Task statement: State how many lines in these records contain the word "magazynie", and nothing else.
>>>
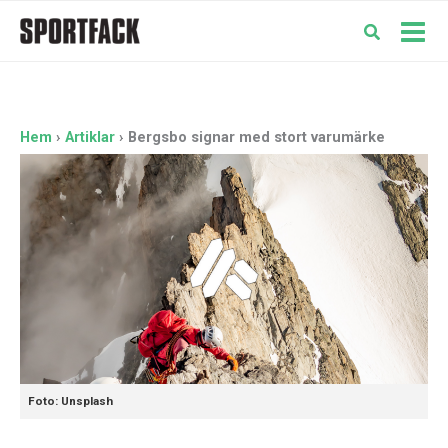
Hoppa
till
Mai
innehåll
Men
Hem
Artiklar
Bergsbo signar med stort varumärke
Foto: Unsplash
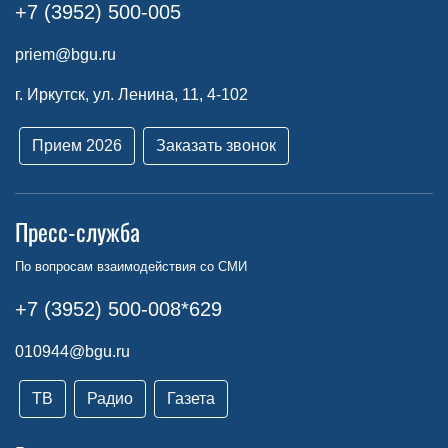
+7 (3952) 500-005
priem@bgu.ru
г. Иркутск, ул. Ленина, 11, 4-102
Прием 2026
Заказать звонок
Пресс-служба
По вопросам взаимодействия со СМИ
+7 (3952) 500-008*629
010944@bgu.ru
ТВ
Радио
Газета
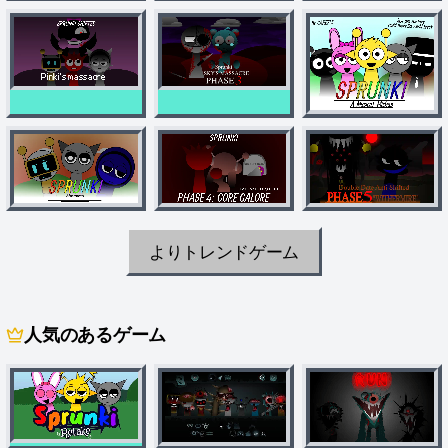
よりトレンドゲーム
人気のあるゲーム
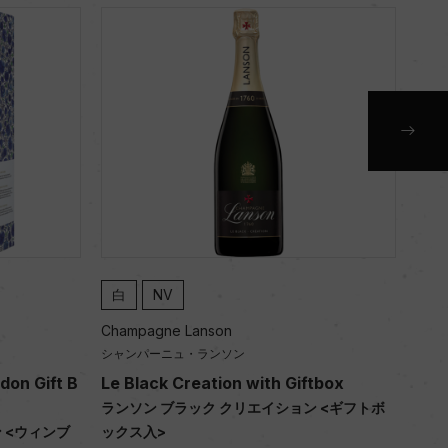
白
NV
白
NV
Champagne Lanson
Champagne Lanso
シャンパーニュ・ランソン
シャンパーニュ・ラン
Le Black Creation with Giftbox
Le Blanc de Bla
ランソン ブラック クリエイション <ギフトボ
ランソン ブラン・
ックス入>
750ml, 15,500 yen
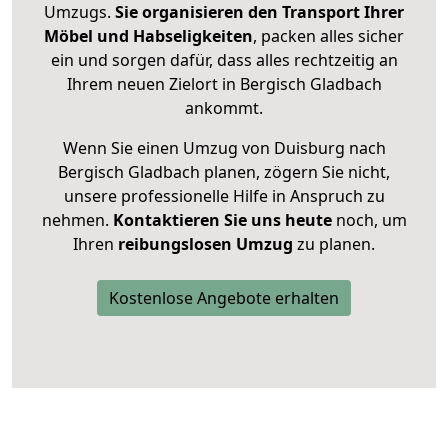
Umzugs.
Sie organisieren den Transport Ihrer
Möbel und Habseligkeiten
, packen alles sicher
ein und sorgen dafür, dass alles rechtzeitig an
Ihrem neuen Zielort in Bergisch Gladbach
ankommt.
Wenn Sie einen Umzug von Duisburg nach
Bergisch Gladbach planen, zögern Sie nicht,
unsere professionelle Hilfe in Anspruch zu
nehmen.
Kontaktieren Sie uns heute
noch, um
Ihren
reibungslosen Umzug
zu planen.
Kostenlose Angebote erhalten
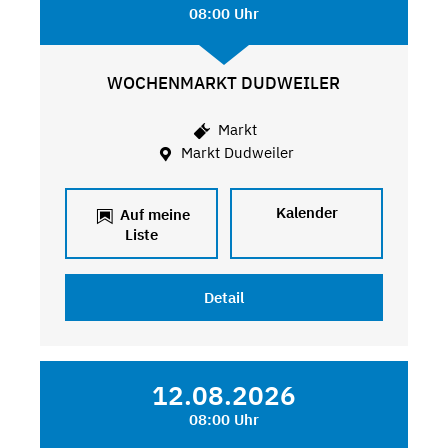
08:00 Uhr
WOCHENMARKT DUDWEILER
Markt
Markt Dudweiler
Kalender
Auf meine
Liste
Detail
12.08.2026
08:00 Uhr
<<<
>>>
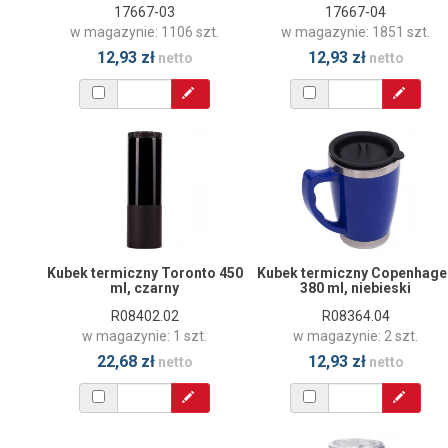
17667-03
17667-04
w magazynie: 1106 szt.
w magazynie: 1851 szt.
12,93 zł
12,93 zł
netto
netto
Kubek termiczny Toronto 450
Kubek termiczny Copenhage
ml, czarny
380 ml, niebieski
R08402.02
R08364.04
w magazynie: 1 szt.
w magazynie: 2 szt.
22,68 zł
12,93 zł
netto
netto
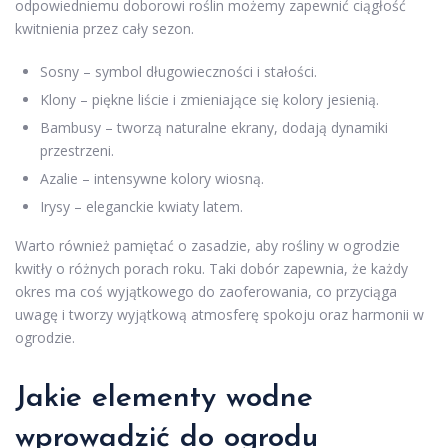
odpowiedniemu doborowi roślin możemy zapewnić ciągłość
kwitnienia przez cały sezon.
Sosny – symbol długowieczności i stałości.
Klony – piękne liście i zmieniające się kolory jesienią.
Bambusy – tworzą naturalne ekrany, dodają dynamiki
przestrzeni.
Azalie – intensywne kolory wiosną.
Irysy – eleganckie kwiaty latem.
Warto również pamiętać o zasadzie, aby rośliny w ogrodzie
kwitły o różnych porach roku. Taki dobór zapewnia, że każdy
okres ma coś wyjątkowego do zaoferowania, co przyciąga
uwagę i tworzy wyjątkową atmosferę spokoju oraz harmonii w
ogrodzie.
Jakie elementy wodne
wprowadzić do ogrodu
<<<
Result: 4